I know you may be thinking, but Sarah you were born. with a physical disability you came here imperfect. Oh this I know friend, but that didn’t stop me from trying, if anything it made me try harder. Why would I do that? The reason is simple…Pride. I felt like I had to prove myself to others so that people would see me as more than my disability.
Ok maybe just maybe I wanted to prove it to myself. I mean who really wants to believe that she fits in this hole that she’s been placed in either by herself or by circumstances?
So I tried to prove myself, yet no matter how hard I worked it never seemed to be enough…

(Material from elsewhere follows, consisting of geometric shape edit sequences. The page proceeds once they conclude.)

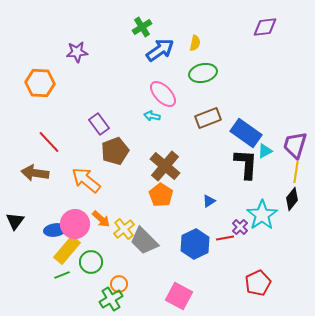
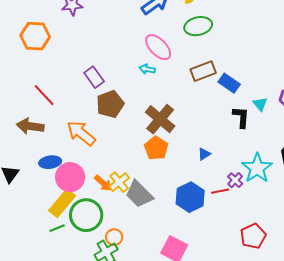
blue rectangle: (246, 133) -> (229, 83), moved, size x0.7
cyan triangle: (265, 151) -> (260, 104), turned -42
black L-shape: (246, 164) -> (241, 117), size x0.7
orange arrow: (101, 219) -> (103, 183), moved
blue ellipse: (55, 230) -> (50, 162), moved
green circle: (91, 262) -> (86, 215), size x1.4

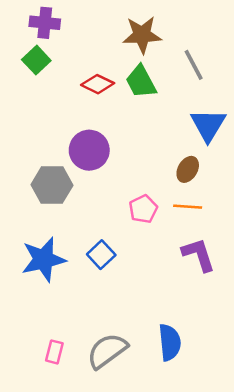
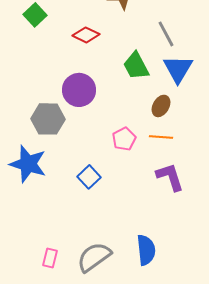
gray line: (194, 65) -> (166, 34), moved
green trapezoid: (141, 82) -> (136, 66), moved
blue star: (44, 259) -> (28, 164), moved, turned 30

Then I heard God say, “Daughter, who are you trying to be? The you believe the world wants you to see, or the you I created you to be in Me?

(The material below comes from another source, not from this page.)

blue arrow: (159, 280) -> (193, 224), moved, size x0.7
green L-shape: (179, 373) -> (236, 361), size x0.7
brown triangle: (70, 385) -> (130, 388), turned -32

I know the best and the answer I really want to be able to give is, I want to be the me God has created, and not worry about other think.. Still sometimes I struggle though.
This reminds me of a verse…. For what I want to do I do not do, but what I hate I do (Romans 7:15, NIV). I often feel like that, even though I know that Jesus died so that I would not have to have to be perfect to be loved by God, I still struggle with worrying about the way others see me. It just confirms that I still need God to help me see myself the way He does…
The good news is, He who has began a good work in Sarah will be faithful to complete it (Philippians 1:6). The even better news is He will do it for you too, all we have to do is ask (Matthew 7:7). While I am not a completely recovered perfectionist, I am grateful that God is working in and on me. With His help I am making imperfect progress in the process.
Tonight’s challenge: Maybe you don’t struggle with being a perfectionist, whatever your struggle is won’t you give it to God tonight.